People on apprentice schemes
To show that you don’t qualify as an adult for Council Tax, you’ll need a declaration from your employer stating that:
- you won’t be paid more than £195 a week
- the training leads to a qualification accredited by a body recognised by the Office of Qualifications and Examinations Regulation (Ofqual) or the Scottish Vocational Education Council (SVEC)
If you get a Council Tax discount by mistake
You must tell your council. If you don’t, you could get a fine.
The council may ask you to pay back the discount.
Discounts for disabled people
People who are severely mentally impaired, and live-in carers who aren’t family members, aren’t included when working out Council Tax.
Disabled Band Reduction Scheme
You may be eligible for the scheme if you live in a larger property than you would need if you or another occupant weren’t disabled.
You’ll have to show that you’ve either:
- an extra bathroom, kitchen or other room that you need for the disabled person
- extra space inside the property for using a wheelchair
The property must be the main home of at least 1 disabled person. This can be an adult or a child – it doesn’t have to be the person responsible for paying the Council Tax.
Paying your bill
Your Council Tax bill tells you:
- how much you have to pay for the year
- how that amount has been worked out
- the dates you have to pay
The cost is usually split into 10 monthly payments.
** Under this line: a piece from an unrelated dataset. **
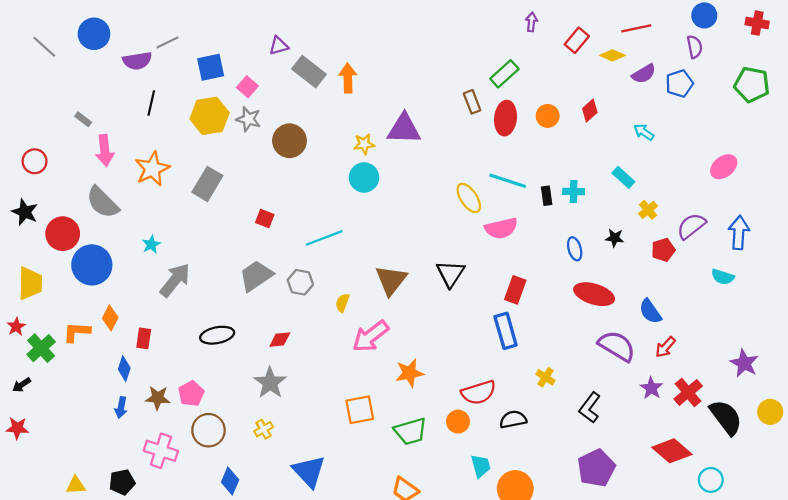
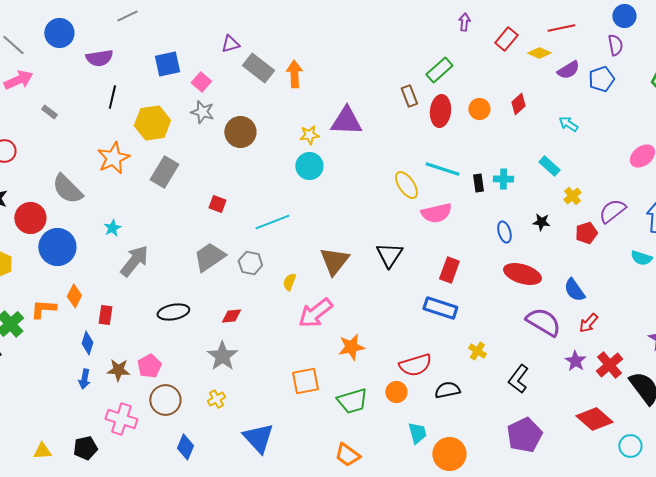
gray line: (167, 42) -> (127, 16), moved
yellow hexagon: (210, 116) -> (152, 123), moved
pink arrow: (105, 150) -> (18, 80), moved, turned -108
blue rectangle: (506, 331) -> (440, 308), turned -56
Contact your council immediately if you’re having trouble paying – they can help you, eg by spreading your payments over 12 months instead of 10.
The council can take action to reclaim any debts you owe if you get behind with your payments.
Ways to pay
You can usually pay your Council Tax online.
You can also use ‘Paypoint’, ‘Payzone’ or ‘Quickcards’ for cash payments at post offices, banks, newsagents and convenience stores.
Check your bill to find out which other payment methods you can use.
If you’ve overpaid
Contact your local council if you’ve paid too much Council Tax and haven’t received an automatic refund.